Exercise instructions: Find the word "зоопарке" in the data, then copy each line where it is found.

Raw data:

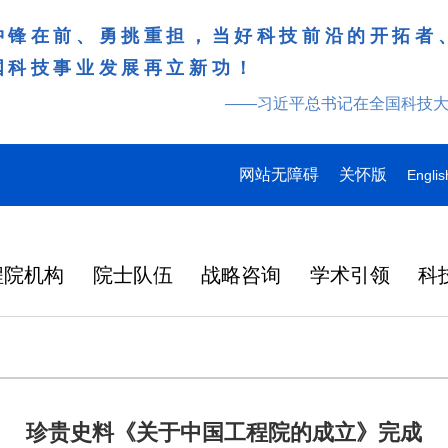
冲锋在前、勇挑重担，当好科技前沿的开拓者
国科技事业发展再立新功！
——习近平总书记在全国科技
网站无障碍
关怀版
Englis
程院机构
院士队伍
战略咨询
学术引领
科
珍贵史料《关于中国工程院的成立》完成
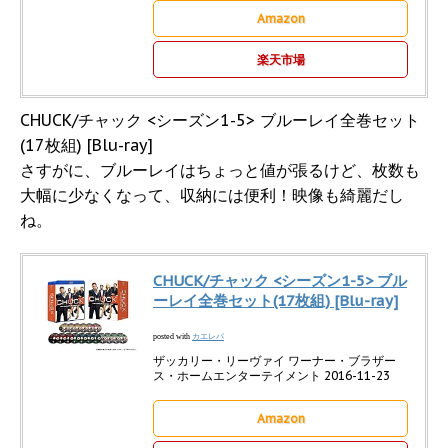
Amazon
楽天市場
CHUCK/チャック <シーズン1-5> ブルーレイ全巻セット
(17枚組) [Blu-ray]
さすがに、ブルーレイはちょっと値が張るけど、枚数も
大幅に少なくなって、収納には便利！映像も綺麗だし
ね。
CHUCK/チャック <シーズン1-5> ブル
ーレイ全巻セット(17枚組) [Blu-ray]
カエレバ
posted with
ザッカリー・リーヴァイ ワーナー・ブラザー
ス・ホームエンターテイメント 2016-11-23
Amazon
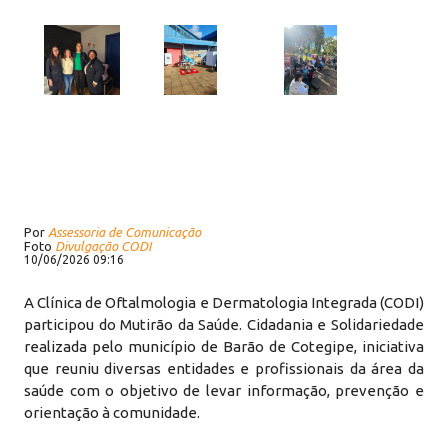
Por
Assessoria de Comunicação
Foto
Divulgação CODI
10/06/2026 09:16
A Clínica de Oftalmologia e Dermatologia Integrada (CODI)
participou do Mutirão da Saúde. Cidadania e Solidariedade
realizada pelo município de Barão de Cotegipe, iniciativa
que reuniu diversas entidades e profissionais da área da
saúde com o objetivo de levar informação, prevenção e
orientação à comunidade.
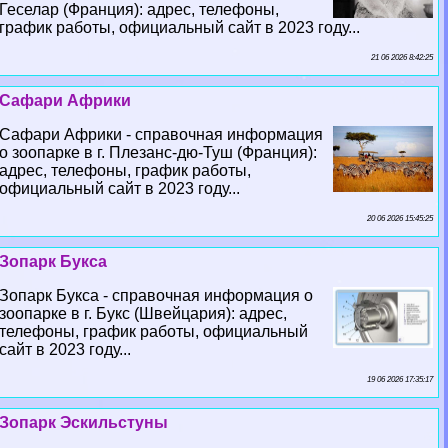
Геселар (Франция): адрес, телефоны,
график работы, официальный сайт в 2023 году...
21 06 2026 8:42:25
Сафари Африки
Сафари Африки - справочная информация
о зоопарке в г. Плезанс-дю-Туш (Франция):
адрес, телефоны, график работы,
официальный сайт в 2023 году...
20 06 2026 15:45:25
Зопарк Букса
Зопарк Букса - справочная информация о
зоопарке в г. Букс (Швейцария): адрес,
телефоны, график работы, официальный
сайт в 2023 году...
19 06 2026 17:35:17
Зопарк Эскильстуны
==
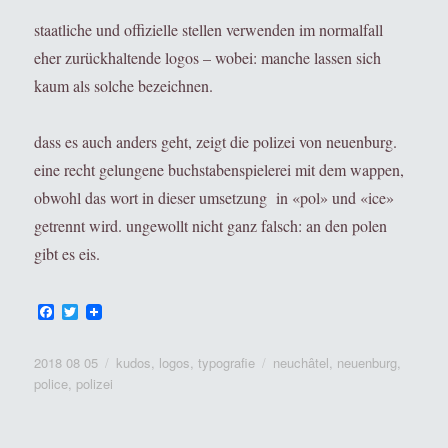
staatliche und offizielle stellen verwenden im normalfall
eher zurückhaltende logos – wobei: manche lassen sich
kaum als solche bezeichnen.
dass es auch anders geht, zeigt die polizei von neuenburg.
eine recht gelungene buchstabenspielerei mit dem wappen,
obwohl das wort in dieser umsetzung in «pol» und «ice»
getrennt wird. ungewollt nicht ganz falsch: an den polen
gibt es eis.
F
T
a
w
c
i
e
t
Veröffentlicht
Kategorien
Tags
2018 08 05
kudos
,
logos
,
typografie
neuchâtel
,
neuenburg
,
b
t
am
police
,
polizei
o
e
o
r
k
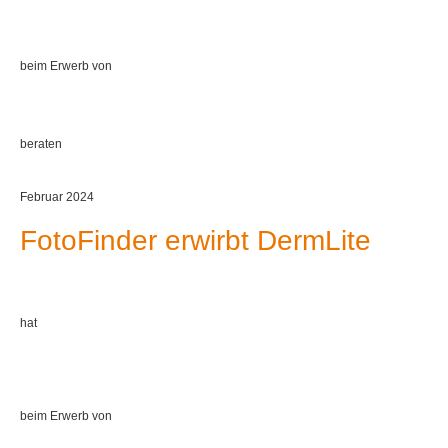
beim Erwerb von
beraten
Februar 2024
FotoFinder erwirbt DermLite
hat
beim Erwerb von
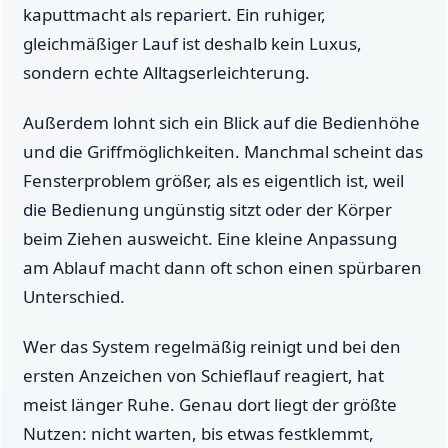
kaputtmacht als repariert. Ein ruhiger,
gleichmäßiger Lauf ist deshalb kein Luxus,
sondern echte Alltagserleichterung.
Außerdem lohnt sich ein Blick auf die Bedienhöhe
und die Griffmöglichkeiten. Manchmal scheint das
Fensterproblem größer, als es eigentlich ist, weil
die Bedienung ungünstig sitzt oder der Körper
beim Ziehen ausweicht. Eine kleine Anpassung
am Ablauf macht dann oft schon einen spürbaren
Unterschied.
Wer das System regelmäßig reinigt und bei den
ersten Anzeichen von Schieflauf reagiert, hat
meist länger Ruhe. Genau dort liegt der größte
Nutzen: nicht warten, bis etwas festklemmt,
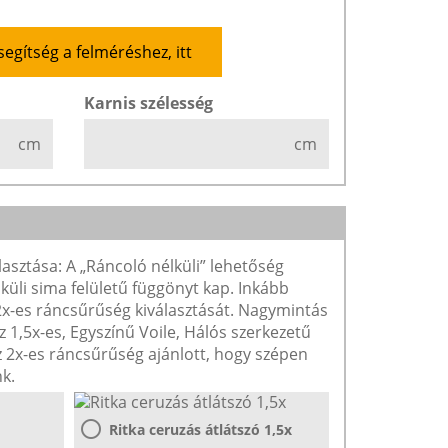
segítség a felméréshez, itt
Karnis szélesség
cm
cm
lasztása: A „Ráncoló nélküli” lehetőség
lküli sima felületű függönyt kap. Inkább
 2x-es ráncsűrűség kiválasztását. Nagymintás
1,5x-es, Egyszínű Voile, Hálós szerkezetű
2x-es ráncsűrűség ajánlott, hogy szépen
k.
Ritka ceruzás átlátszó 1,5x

Problem solution:
о зоопарке в г. Плезанс-дю-Туш (Франция):
зоопарке в г. Букс (Швейцария): адрес,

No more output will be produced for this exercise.